Validate that the following ports are open.
Prisma Cloud Console
:
  • Incoming: 8083, 8084
  • Outgoing: 443, 53
Prisma Cloud Defenders
:
  • Incoming: None
  • Outgoing: 8084

Install Prisma Cloud

Use twistcli to install the Prisma Cloud Console and Defenders. The twistcli utility is included with every release. After completing this procedure, both Prisma Cloud Console and Prisma Cloud Defenders will be running in your Kubernetes cluster.
If you’re installing Prisma Cloud on Amazon Elastic Kubernetes Service (EKS), Azure Kubernetes Service (AKS), or Azure Container Service with Kubernetes, a number of tweaks are required to the installation procedure. For more details, see the relevant sections in this article.

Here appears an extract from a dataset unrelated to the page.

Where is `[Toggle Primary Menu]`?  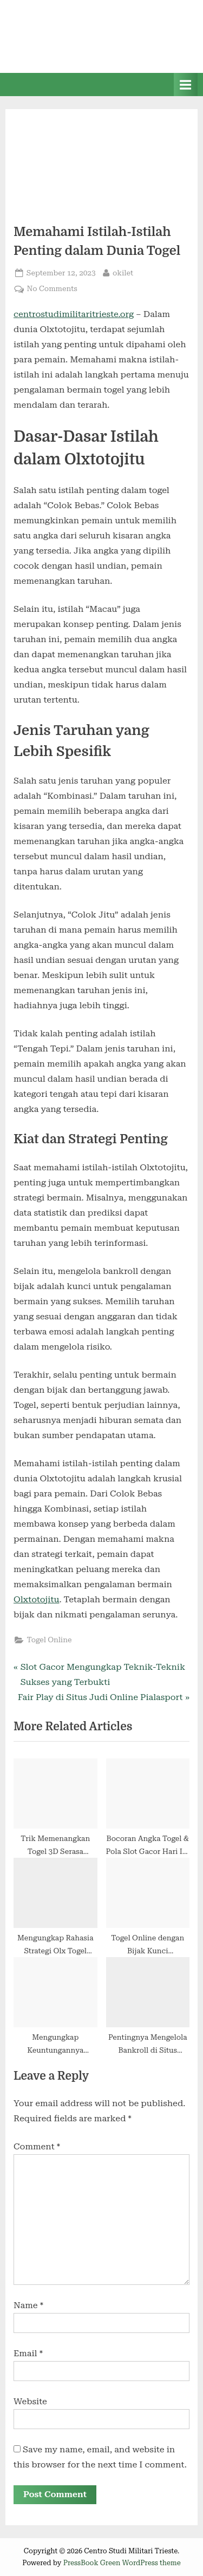 [Toggle Primary Menu] is located at coordinates (186, 84).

Download the Prisma Cloud software

Download the Prisma Cloud software to any system where you run kubectl to administer your cluster.
  1. Download the current recommended release.
  2. Unpack the release tarball.
    $ mkdir prisma_cloud $ tar xvzf prisma_cloud_compute_edition_<VERSION>.tar.gz -C prisma_cloud/

Install Console

Install Console, exposing the service using a load balancer.
If you’re using NFSv4 for persistent storage in your cluster, we recommend that you use the nolock, noatime and bg mount options for your PersistentVolume. After generating the Console YAML file, add the following mount options to your PersistentVolume definition.
apiVersion: v1 kind: PersistentVolume metadata: name: twistlock-console labels: app-volume: twistlock-console annotations: volume.beta.kubernetes.io/mount-options: "nolock,noatime,bg"
  1. On your cluster controller, navigate to the directory where you downloaded and extracted the Prisma Cloud release tarball.
  2. Generate a YAML configuration file for Console, where <PLATFORM> can be linux or osx.
    The following command saves twistlock_console.yaml to the current working directory. If needed, you can edit the generated YAML file to modify the default settings.
    $ <PLATFORM>/twistcli console export kubernetes --service-type LoadBalancer
  3. Deploy Console.
    $ kubectl create -f twistlock_console.yaml
  4. Wait for the service to come up completely.
    $ kubectl get service -w -n twistlock

Configure Console

Create your first admin user and enter your license key.
  1. Get the public endpoint address for Console.
    $ kubectl get service -o wide -n twistlock
  2. (Optional) Register a DNS entry for Console’s external IP address. The rest of this procedure assumes the DNS name for Console is yourconsole.example.com.
  3. (Optional) Set up a custom certificate to secure Console TLS communication.